Blitz Bureau
NEW DELHI: India staged a walkout from the General Assembly on September 27 as Pakistan sprayed venom against India while making the admission it is “Terroristan”. Pakistan also acknowledged that it was the “epicentre of global terrorism”. In a call to the General Assembly for action against terrorism, External Affairs Minister S Jaishankar said, “India has confronted this challenge since independence, having a neighbour that is an epicentre of global terrorism”.

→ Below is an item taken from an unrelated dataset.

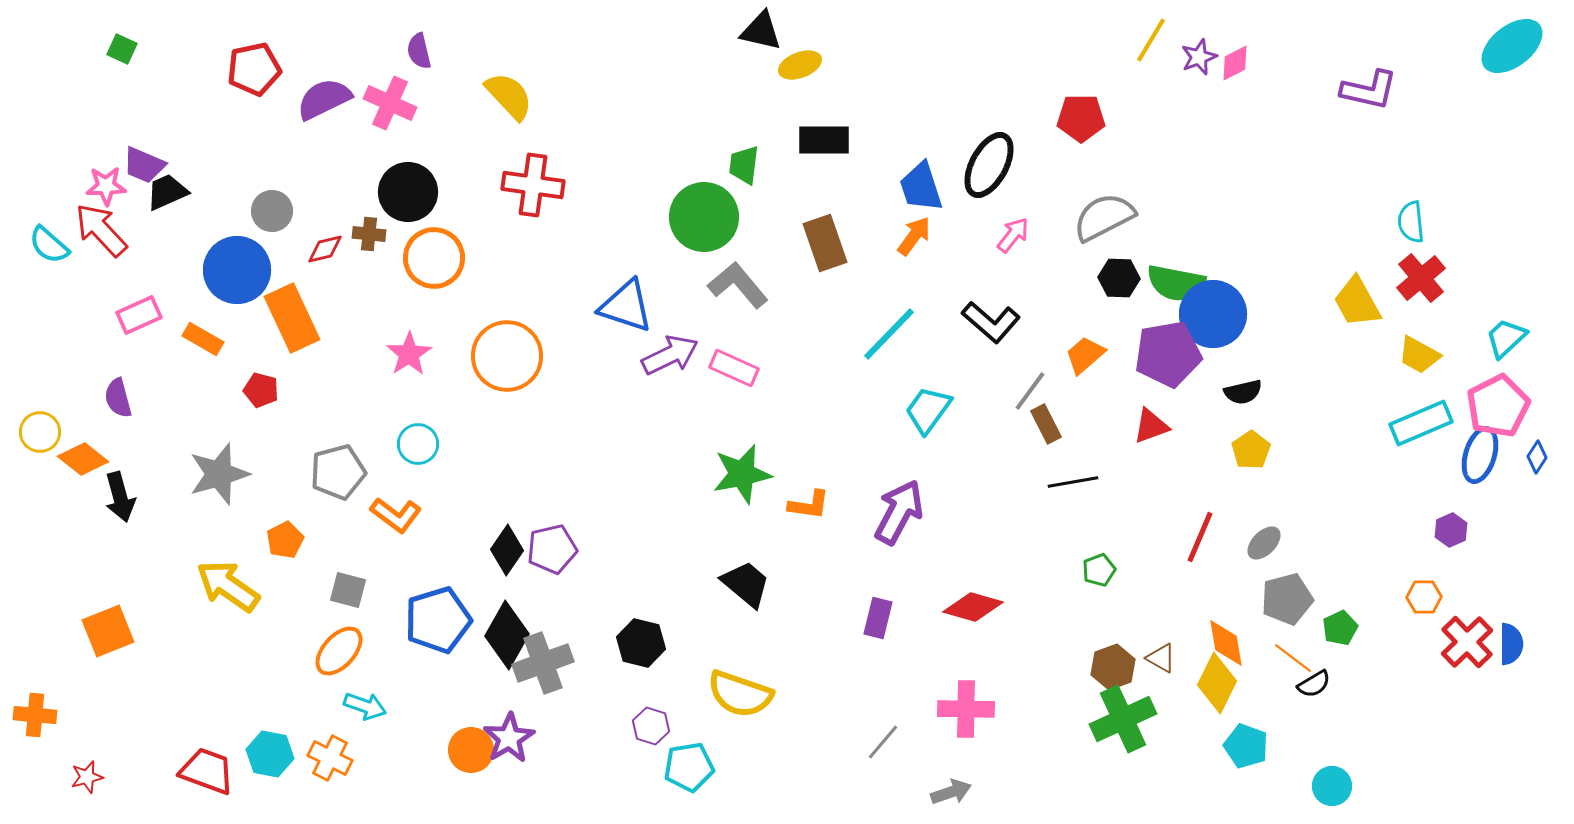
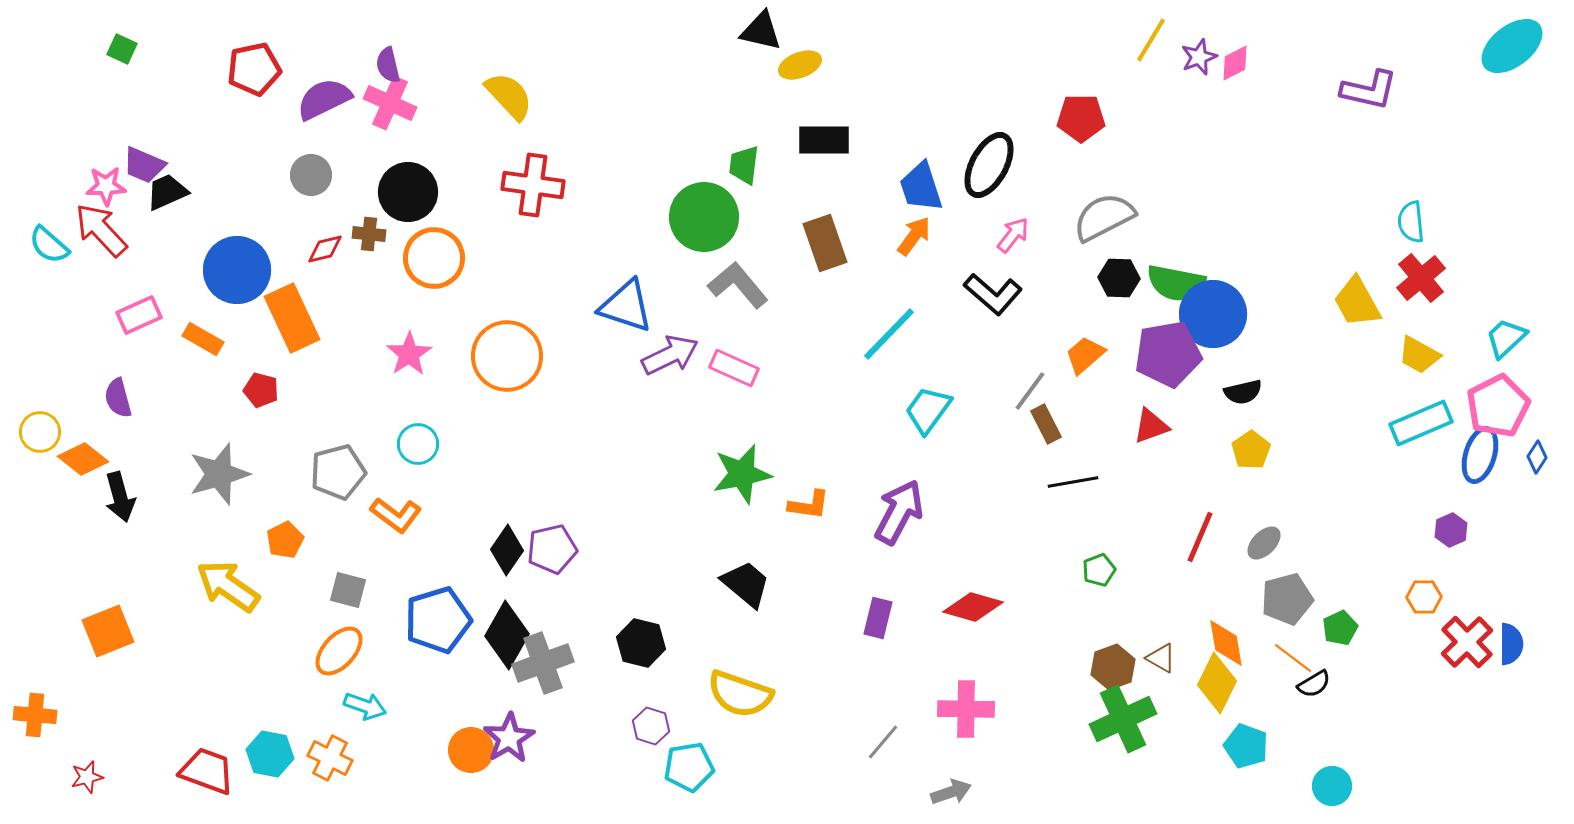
purple semicircle at (419, 51): moved 31 px left, 14 px down
gray circle at (272, 211): moved 39 px right, 36 px up
black L-shape at (991, 322): moved 2 px right, 28 px up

He did not name Pakistan, laying a trap for it and it walked right in. A second secretary in its UN Mission, Muhammad Rashid, exercised the right of reply to Jaishankar’s address and said it was “an attempt to malign Pakistan”. India came right back on to enmesh him in his own rhetoric. “It is telling that a neighbour who was not named chose to nevertheless respond and admit their long-standing practice of cross border terrorism”, Rentala Srinivas, a second secretary in India’s UN Mission, said.
“Pakistan’s reputation speaks for itself”, he said taking the opening. “Its fingerprints are so visible in terrorism across so many geographies, it’s a menace, not only to its neighbours but to the entire world”. “No arguments or untruths can ever whitewash the crimes of Terroristan”, he added without naming Pakistan. But Rashid came back, furiously admitting that Pakistan was Terroristan. “Stan” is a generic, Perisan-derived word for “place of” or “home of” and is found in the names of several countries and places. Protesting the use of the word Terroristan, Rashid said India was distorting “the very name of a country, a member of the United Nation”. India walked out of the Assembly Hall as he spoke.